L’invité – Notre espace est l’otage de lois passéistes | Tribune de Genève (tdg.ch)

Réduire de 60% les émissions de CO2 d’ici 2030 et atteindre la neutralité carbone d’ici 2050 à Genève: l’objectif est aussi colossal que sa réalisation nécessaire. Pour y parvenir, il faudra mettre l’accélérateur sur la rénovation du patrimoine bâti, planter massivement, dégoudronner la ville, donner la priorité à la mobilité douce… Si les marges de manœuvre sont nombreuses, les freins à leur réalisation le sont également. Le 27 septembre, les Genevois-e-s ont l’occasion de débloquer l’un deux en acceptant de réformer le stationnement, pour enfin mettre en œuvre la loi sur la mobilité cohérente et équilibrée plébiscitée à 68% en 2016.

Car la mise en œuvre de cette loi, soit la création notamment de pistes cyclables ou d’îlots piétonniers, bute aujourd’hui sur d’autres dispositions légales, datant de 2012, qui veulent que toute place de stationnement supprimée en surface soit compensée dans un rayon proche, empêchant toute évolution de l’espace public.

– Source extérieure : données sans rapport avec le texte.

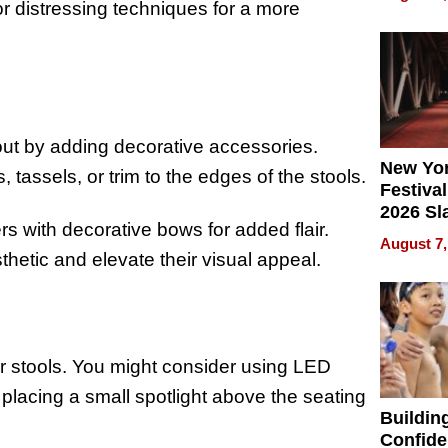
What Pa
or distressing techniques for a more
Can Exp
2026
out by adding decorative accessories.
New Yor
 tassels, or trim to the edges of the stools.
Festival
2026 Sl
s with decorative bows for added flair.
Rock, 
August 7,
Haigh F
thetic and elevate their visual appeal.
32 Title
r stools. You might consider using LED
r placing a small spotlight above the seating
Buildin
Confide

La droite, aujourd’hui largement favorable à cette réforme, avait alors importé un compromis zurichois, jugé historique en 1996. Or, si ce principe de compensation portait Outre-Sarine sur 7500 places, Genève est allé beaucoup plus loin en gravant dans le marbre… 22’289 places de parking!

La votation du 27 septembre est d’autant plus cruciale pour notre municipalité que c’est sur son territoire, ainsi que sur celui de Carouge, que se trouvent les 22’289 places concernées (sans compter le stationnement privé). Il s’agit de corriger une rigidité passéiste, incompatible avec la mise en œuvre des objectifs de végétalisation et de durabilité qu’attendent les Genevois-e-s.

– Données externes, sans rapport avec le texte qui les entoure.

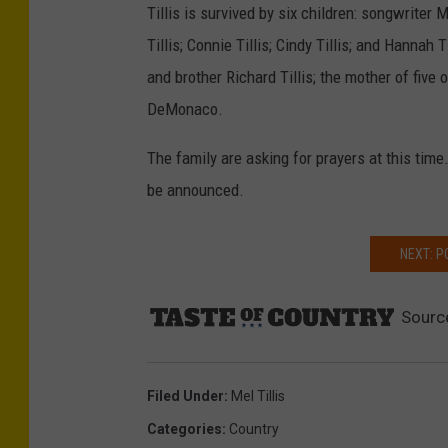
Tillis is survived by six children: songwriter M
Tillis; Connie Tillis; Cindy Tillis; and Hannah T
and brother Richard Tillis; the mother of five o
DeMonaco.
The family are asking for prayers at this time
be announced.
NEXT: 
Sourc
Filed Under
:
Mel Tillis
Categories
:
Country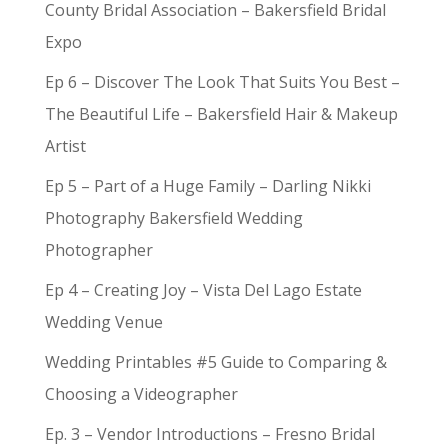
County Bridal Association – Bakersfield Bridal
Expo
Ep 6 – Discover The Look That Suits You Best –
The Beautiful Life – Bakersfield Hair & Makeup
Artist
Ep 5 – Part of a Huge Family – Darling Nikki
Photography Bakersfield Wedding
Photographer
Ep 4 – Creating Joy – Vista Del Lago Estate
Wedding Venue
Wedding Printables #5 Guide to Comparing &
Choosing a Videographer
Ep. 3 – Vendor Introductions – Fresno Bridal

Il n’y a pas d’acharnement contre la voiture, et encore moins une mise en danger des commerces locaux, contrairement à ce que laissent entendre les vociférations de quelques-un-e-s. La modification de la loi permettra simplement d’augmenter la possibilité de compenser en sous-sol, par des places existantes et sous-utilisées, celles supprimées en surface. La loi actuelle permet déjà de le faire pour 0,5% des places concernées par an. Si les Genevois-e-s disent oui le 27 septembre, ce pourcentage augmentera à 1,5%.

L’autre volet de la votation concerne directement la loi pour une mobilité cohérente et équilibrée. Celle-ci prévoit la possibilité de déroger à l’exigence de compensation (entre 10% et 20%), mais sous des conditions si strictes, âprement négociées à l’époque, que tout recours à cette dérogation s’avère impossible dans la pratique. Il s’agit aujourd’hui d’adoucir, un peu, ces conditions.

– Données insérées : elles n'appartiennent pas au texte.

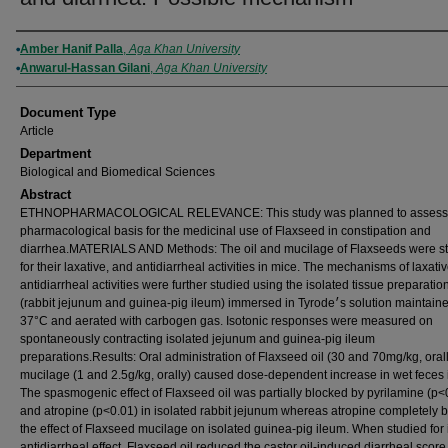
Authors
Amber Hanif Palla
,
Aga Khan University
Anwarul-Hassan Gilani
,
Aga Khan University
Document Type
Article
Department
Biological and Biomedical Sciences
Abstract
ETHNOPHARMACOLOGICAL RELEVANCE: This study was planned to assess
pharmacological basis for the medicinal use of Flaxseed in constipation and
diarrhea.MATERIALS AND Methods: The oil and mucilage of Flaxseeds were s
for their laxative, and antidiarrheal activities in mice. The mechanisms of laxati
antidiarrheal activities were further studied using the isolated tissue preparatio
(rabbit jejunum and guinea-pig ileum) immersed in Tyrode׳s solution maintained at
37°C and aerated with carbogen gas. Isotonic responses were measured on
spontaneously contracting isolated jejunum and guinea-pig ileum
preparations.Results: Oral administration of Flaxseed oil (30 and 70mg/kg, oral
mucilage (1 and 2.5g/kg, orally) caused dose-dependent increase in wet feces 
The spasmogenic effect of Flaxseed oil was partially blocked by pyrilamine (p<
and atropine (p<0.01) in isolated rabbit jejunum whereas atropine completely 
the effect of Flaxseed mucilage on isolated guinea-pig ileum. When studied for 
antidiarrheal effect, Flaxseed oil reduced the castor oil-induced diarrheal score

2030, c’est demain. Il est urgent de faire de la place aux piéton-ne-s, aux modes de déplacement doux, qui permettent de faire baisser les nuisances en ville. Il est urgent de reconsidérer la place laissée aux arbres, pour faire face aux îlots de chaleur. L’espace, qu’il va falloir libérer pour parvenir à un véritable changement de paradigme, est un bien trop précieux pour être pris en otage par des lois passéistes.